▶ EXERCISE OBJECTIVE: What is the number of lines in the entries that contain the word "הטוב"? Answer with that figure alone.

[Page-level text extractions]

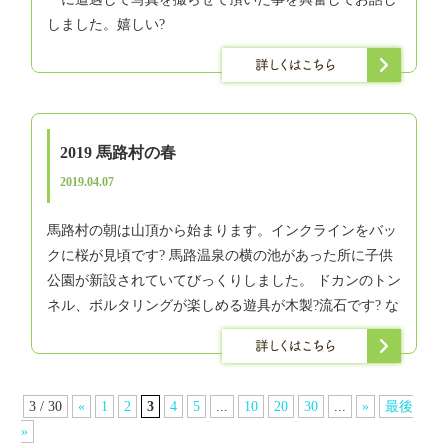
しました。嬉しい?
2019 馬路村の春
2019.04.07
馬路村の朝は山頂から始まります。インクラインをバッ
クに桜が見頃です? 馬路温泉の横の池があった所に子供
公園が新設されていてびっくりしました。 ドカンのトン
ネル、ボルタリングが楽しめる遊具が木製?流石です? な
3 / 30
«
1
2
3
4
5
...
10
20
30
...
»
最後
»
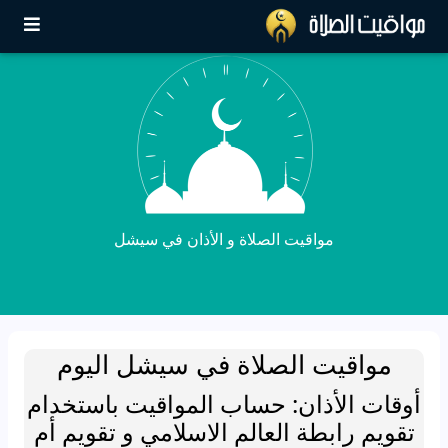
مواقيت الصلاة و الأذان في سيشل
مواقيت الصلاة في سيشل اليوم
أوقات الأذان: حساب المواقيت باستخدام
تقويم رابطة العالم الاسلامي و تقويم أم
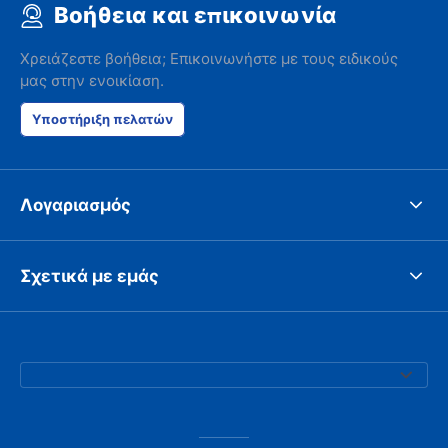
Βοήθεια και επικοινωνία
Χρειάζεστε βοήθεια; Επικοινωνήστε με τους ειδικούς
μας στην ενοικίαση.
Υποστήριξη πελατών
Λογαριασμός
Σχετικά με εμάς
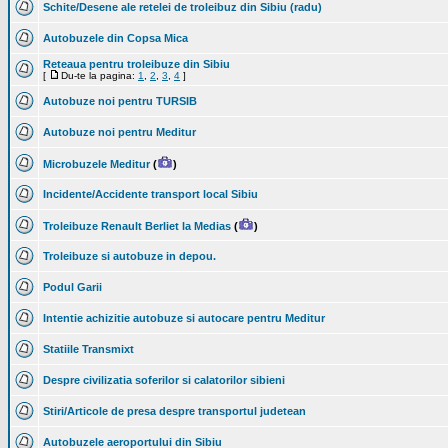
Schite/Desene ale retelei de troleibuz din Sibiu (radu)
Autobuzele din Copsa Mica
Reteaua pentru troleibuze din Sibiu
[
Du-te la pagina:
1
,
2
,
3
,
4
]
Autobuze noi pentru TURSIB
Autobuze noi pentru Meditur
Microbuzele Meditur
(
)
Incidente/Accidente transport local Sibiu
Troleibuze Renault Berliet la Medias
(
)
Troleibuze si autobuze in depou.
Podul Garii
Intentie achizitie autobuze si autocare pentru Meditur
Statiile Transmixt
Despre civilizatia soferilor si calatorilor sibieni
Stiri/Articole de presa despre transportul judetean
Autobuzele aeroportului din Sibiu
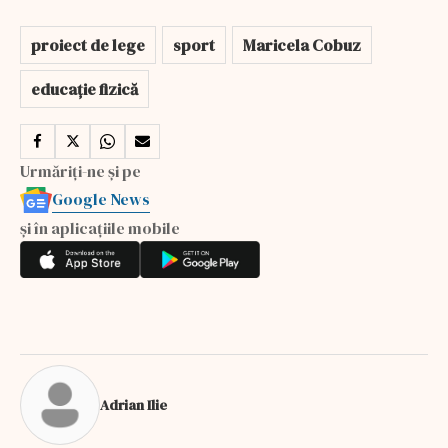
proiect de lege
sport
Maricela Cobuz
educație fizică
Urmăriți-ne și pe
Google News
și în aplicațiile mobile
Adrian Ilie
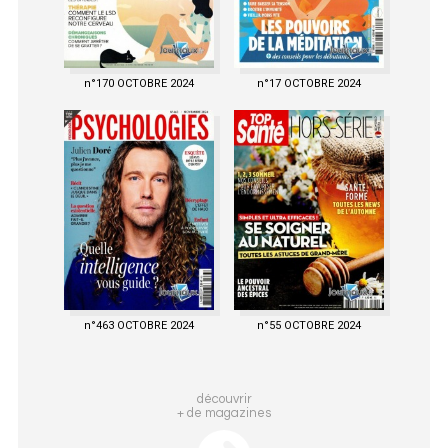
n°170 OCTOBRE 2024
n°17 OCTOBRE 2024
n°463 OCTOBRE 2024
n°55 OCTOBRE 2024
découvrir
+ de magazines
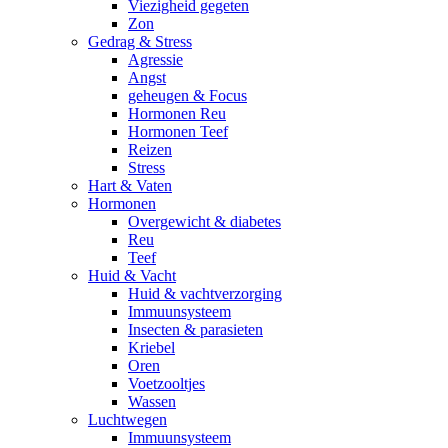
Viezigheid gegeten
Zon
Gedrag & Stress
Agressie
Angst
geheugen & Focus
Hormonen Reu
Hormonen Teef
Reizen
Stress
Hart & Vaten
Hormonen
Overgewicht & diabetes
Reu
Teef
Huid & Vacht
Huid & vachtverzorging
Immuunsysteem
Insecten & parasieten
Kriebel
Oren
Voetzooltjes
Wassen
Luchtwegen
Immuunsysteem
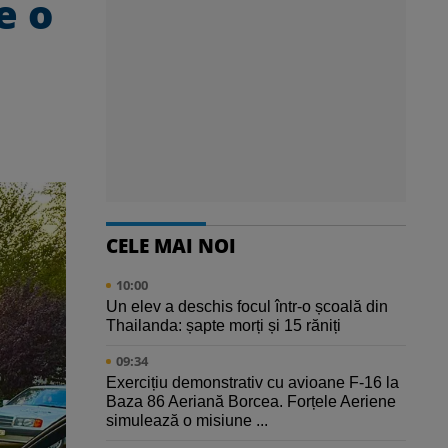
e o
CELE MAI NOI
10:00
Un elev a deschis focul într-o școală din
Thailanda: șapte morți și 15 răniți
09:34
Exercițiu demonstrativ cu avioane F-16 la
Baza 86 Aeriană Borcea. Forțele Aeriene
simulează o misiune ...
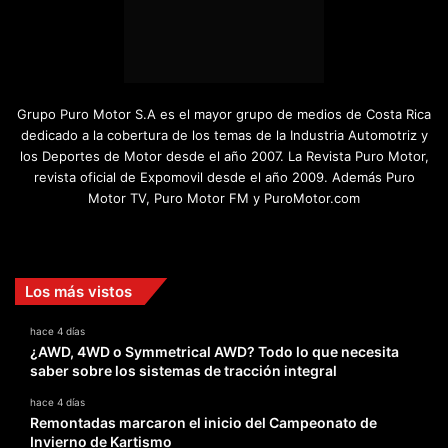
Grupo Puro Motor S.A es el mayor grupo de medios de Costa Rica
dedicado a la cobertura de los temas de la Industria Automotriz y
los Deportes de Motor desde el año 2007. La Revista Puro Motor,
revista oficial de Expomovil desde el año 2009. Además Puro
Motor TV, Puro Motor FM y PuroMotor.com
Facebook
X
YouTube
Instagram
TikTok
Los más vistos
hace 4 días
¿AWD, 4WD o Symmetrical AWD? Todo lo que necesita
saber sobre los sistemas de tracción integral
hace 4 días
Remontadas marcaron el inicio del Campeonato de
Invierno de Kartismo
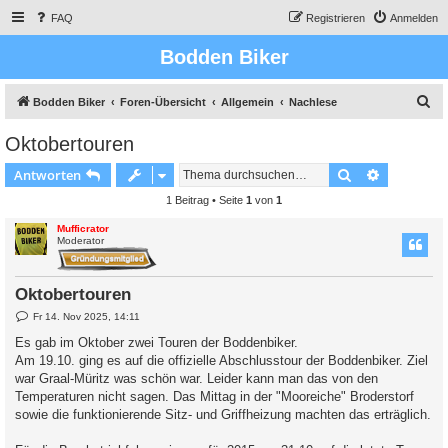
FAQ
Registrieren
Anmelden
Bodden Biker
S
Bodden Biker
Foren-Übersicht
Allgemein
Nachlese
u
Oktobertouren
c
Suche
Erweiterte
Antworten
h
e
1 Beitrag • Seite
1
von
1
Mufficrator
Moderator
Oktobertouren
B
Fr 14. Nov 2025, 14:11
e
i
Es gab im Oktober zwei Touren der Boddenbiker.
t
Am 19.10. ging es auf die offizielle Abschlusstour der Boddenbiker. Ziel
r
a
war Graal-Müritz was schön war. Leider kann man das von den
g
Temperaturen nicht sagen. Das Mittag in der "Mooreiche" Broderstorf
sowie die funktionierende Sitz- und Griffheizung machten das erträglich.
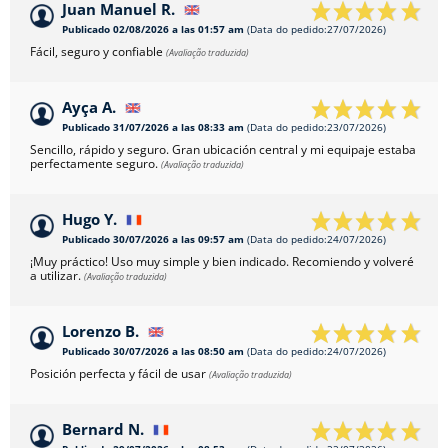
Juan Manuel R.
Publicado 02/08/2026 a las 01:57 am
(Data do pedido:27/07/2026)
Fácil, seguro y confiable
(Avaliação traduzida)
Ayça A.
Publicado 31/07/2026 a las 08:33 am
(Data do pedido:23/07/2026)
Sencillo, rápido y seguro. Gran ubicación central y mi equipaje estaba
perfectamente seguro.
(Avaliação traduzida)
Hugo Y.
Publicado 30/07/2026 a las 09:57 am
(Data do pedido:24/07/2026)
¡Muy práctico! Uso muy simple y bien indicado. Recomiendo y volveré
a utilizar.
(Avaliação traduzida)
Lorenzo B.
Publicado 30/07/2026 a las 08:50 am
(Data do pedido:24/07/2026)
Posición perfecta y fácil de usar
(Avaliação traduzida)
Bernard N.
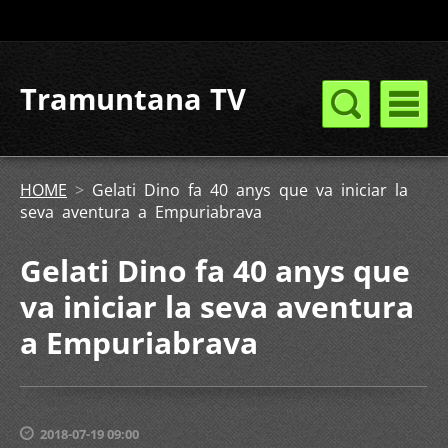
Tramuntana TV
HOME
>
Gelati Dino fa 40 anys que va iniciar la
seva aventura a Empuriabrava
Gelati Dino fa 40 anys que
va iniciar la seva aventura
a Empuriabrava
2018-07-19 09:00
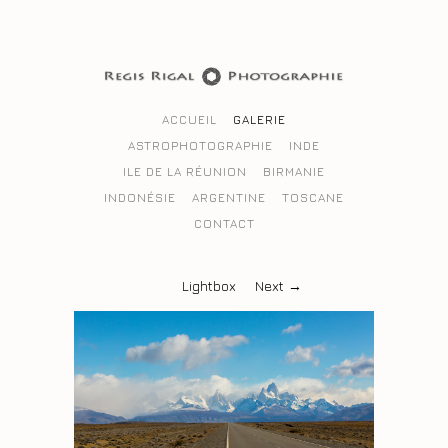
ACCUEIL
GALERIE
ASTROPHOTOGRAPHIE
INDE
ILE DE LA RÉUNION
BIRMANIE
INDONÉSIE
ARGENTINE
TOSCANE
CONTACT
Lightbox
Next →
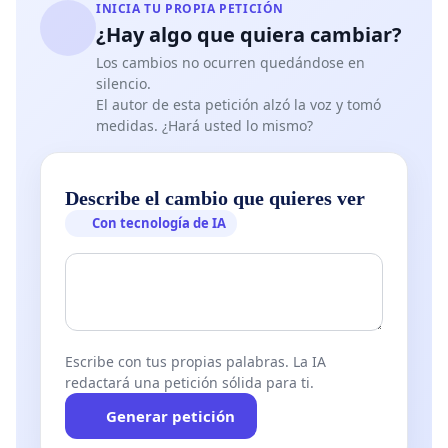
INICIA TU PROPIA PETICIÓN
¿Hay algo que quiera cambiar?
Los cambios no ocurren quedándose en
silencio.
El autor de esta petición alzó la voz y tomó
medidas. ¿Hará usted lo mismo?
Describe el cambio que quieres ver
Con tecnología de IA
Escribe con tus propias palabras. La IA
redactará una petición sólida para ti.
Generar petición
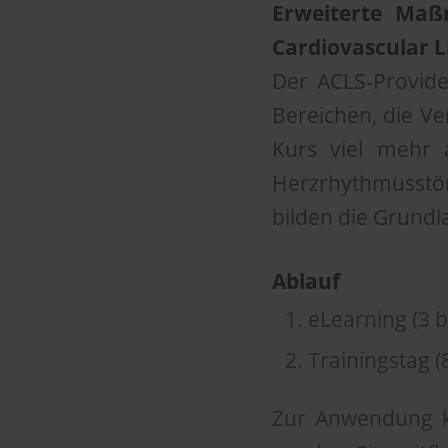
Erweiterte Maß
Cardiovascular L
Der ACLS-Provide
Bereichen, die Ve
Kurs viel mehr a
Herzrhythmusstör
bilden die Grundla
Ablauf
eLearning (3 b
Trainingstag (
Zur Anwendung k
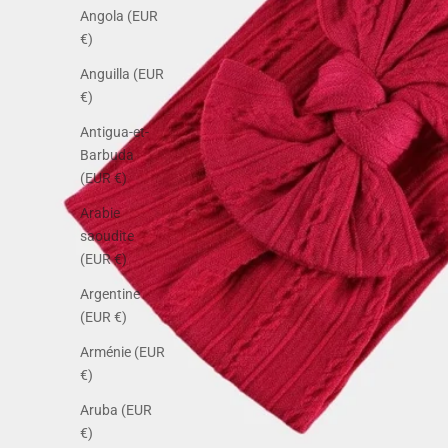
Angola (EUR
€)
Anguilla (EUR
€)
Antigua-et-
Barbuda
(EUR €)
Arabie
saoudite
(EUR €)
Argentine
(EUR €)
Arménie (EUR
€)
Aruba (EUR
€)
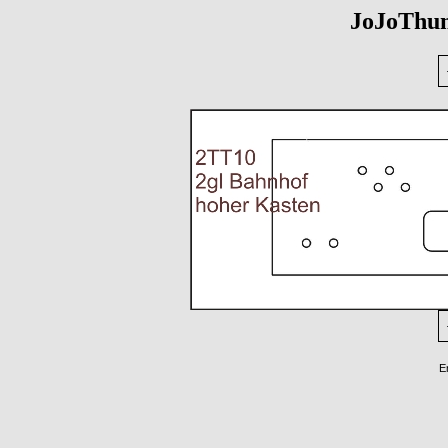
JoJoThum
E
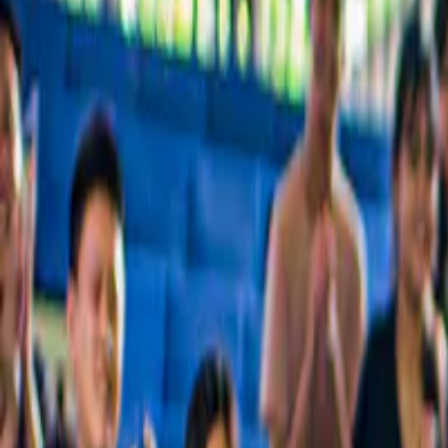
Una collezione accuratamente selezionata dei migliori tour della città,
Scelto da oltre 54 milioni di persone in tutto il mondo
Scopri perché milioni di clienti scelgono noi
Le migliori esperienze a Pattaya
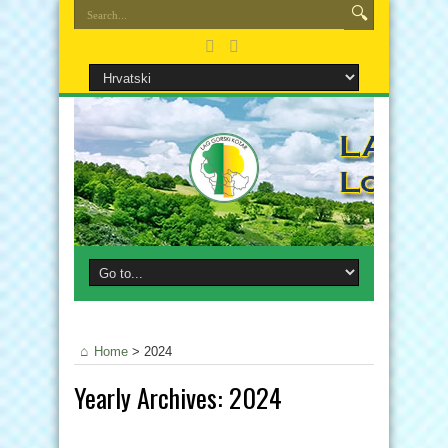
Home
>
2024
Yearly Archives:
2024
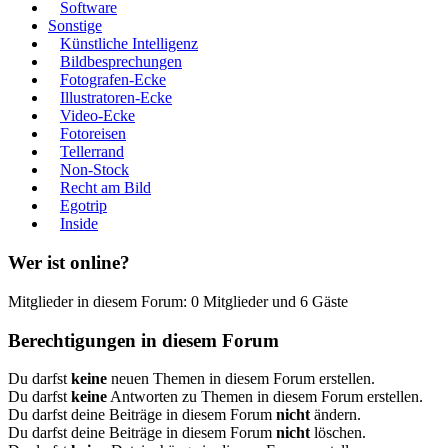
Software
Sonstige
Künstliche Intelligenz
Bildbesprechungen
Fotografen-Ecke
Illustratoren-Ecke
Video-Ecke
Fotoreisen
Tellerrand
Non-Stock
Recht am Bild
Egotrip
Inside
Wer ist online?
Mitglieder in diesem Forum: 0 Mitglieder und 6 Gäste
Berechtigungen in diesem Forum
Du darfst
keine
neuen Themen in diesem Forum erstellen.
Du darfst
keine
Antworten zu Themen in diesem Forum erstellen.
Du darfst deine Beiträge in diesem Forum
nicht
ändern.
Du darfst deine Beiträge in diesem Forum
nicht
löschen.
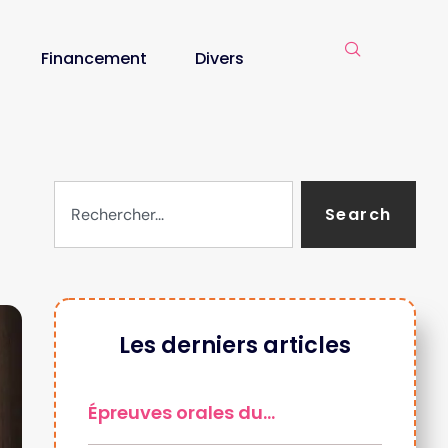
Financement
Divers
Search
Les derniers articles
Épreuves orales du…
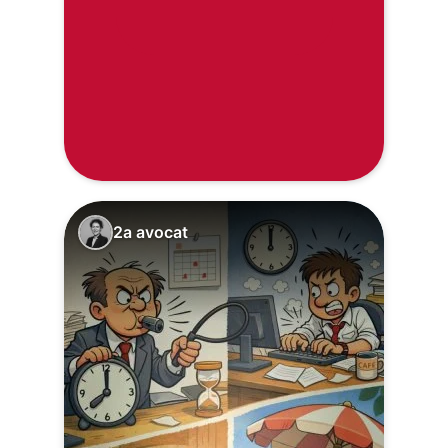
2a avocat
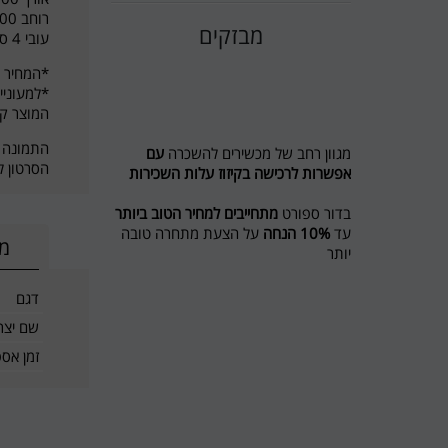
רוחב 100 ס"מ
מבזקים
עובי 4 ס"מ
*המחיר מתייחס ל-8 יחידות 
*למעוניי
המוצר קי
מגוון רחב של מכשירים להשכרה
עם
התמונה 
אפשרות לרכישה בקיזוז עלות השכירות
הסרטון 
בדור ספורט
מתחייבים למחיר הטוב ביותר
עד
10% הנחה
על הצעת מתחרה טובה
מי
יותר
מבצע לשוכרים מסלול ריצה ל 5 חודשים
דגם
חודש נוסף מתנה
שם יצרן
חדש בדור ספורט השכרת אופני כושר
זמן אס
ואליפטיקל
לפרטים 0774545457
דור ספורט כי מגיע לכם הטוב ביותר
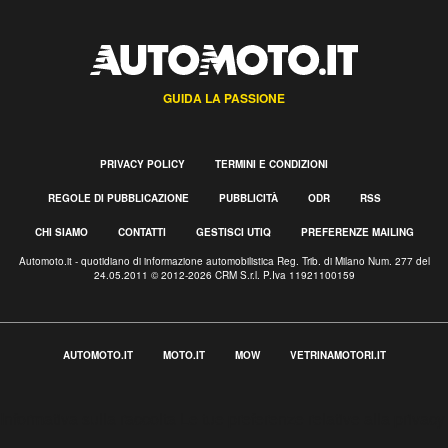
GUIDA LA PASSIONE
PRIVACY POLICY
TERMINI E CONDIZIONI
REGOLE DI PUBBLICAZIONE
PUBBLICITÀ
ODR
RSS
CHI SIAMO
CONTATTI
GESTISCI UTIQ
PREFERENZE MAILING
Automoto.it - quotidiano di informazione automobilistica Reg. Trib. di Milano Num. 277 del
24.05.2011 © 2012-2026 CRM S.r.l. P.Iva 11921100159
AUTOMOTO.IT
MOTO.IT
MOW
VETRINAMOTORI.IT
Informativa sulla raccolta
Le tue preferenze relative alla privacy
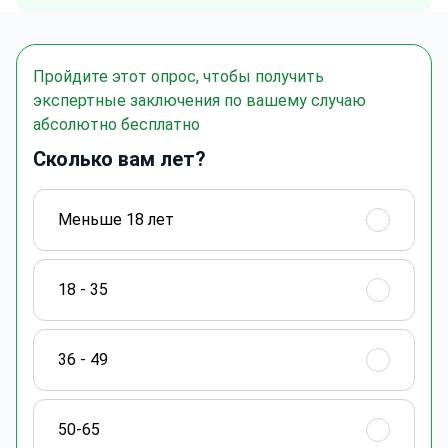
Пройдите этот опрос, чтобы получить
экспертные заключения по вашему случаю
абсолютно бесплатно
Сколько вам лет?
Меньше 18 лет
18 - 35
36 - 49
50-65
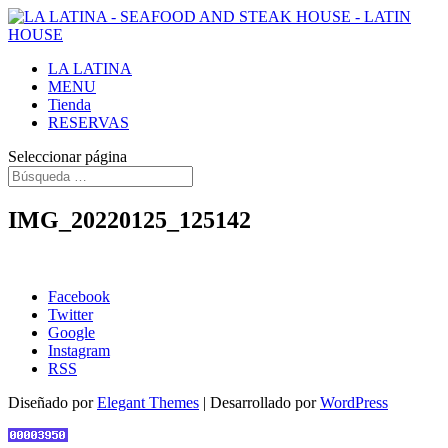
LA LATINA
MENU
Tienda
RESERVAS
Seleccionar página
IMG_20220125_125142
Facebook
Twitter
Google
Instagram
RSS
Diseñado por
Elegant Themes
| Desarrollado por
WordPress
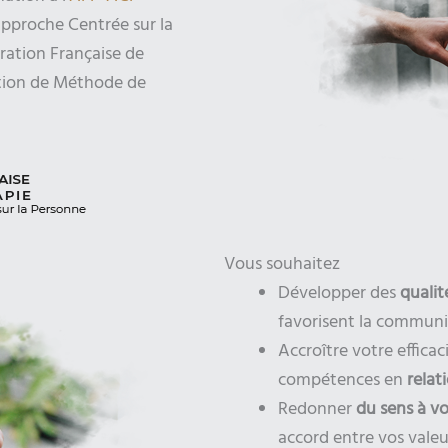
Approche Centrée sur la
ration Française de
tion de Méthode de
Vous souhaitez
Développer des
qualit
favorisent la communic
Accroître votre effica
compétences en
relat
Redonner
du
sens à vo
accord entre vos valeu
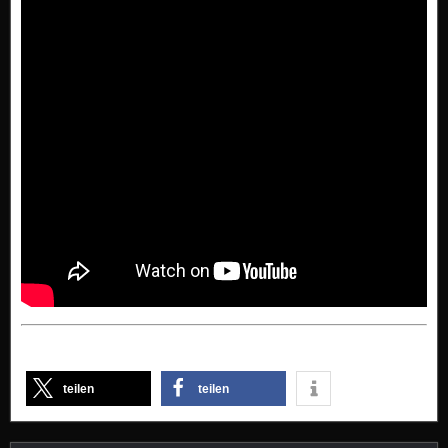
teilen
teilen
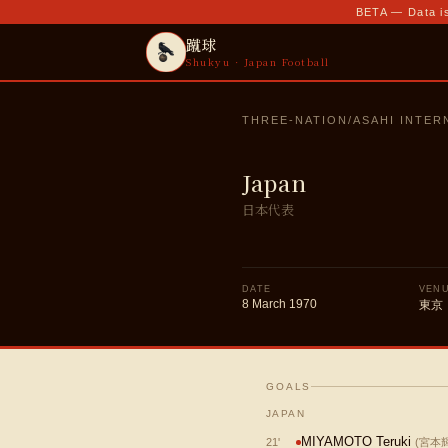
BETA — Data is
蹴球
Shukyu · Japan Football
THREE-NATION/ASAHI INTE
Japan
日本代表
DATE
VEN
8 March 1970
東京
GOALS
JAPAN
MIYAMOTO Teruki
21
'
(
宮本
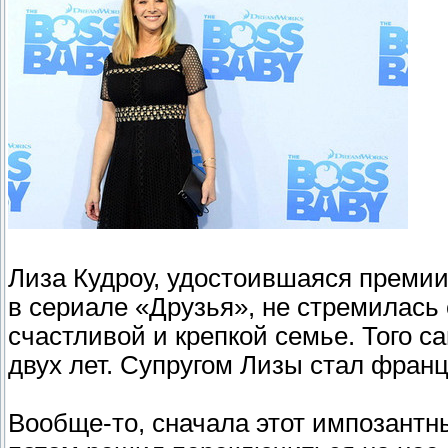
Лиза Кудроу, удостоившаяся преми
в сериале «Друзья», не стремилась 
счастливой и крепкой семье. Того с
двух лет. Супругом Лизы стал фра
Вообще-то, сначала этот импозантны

▶ RESPONSE TO THE TASK: 2